Vauld Seeks Protection From Creditors in Singapore

  • The crypto lending and trading platform noted it had filed for a moratorium order as to give its management more time to develop a proper restructuring plan.
  • Vauld paused all deposits, withdrawals, and trading on its platform on 4 July due to volatile market conditions.


Singapore-based crypto lending and trading platform Vauld is trying to obtain a moratorium against its creditors, which would give it more time to restructure its business, The Wall Street Journal reported on 20 July.

According to the publication, the troubled company filed the paperwork for a moratorium order on 8 July, only days after it had paused all deposits, withdrawals, and trading on its platform. On 11 July, the company informed its users that it had decided to seek a moratorium order as “it would be in the best interest of all stakeholders (including creditors)”. The company wrote at the time:

“The management has decided that, in light of the current circumstances, it would be in the best interests of all stakeholders (including creditors) to file the Application for a moratorium order in favor of Defi Payments. This is so as to give Defi Payments and the Vauld management the breathing space it requires to prepare for the intended restructuring for the benefit of all stakeholders.”

A moratorium order in Singapore is similar to Chapter 11 bankruptcy in the U.S. as it helps companies avoid liquidation proceedings and continue their operations, as well as give them more time to develop a proper restructuring plan.

Founded in 2018, Vauld is a Singapore-based crypto lending and trading platform that has attracted the attention of investors such as Peter Thiel, Pantera Capital, Coinbase Ventures, and others. On 4 July the company informed its customers that it was “facing financial challenges” — with users having tried to withdraw an “excess of a $197.7 million since 12 June” — and that it will be pausing “all withdrawals, trading and deposits” on its platform until further notice.

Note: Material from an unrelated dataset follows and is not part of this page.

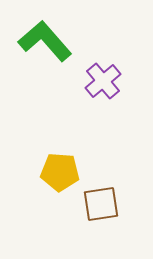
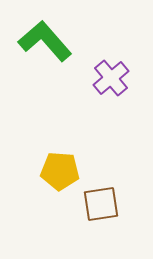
purple cross: moved 8 px right, 3 px up
yellow pentagon: moved 1 px up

An affidavit filed by Vauld co-founder and CEO Darshan Bathija on 8 July revealed that the crypto-based company owed its creditors more than $400 million, with 90% of that debt coming from individual retain investor deposits. A day after it paused its services Vauld entered acquisition talks with Nexo, which at the end of June started working with banking giant Citigroup to consolidate crypto lenders that had been affected by the crypto market downturn.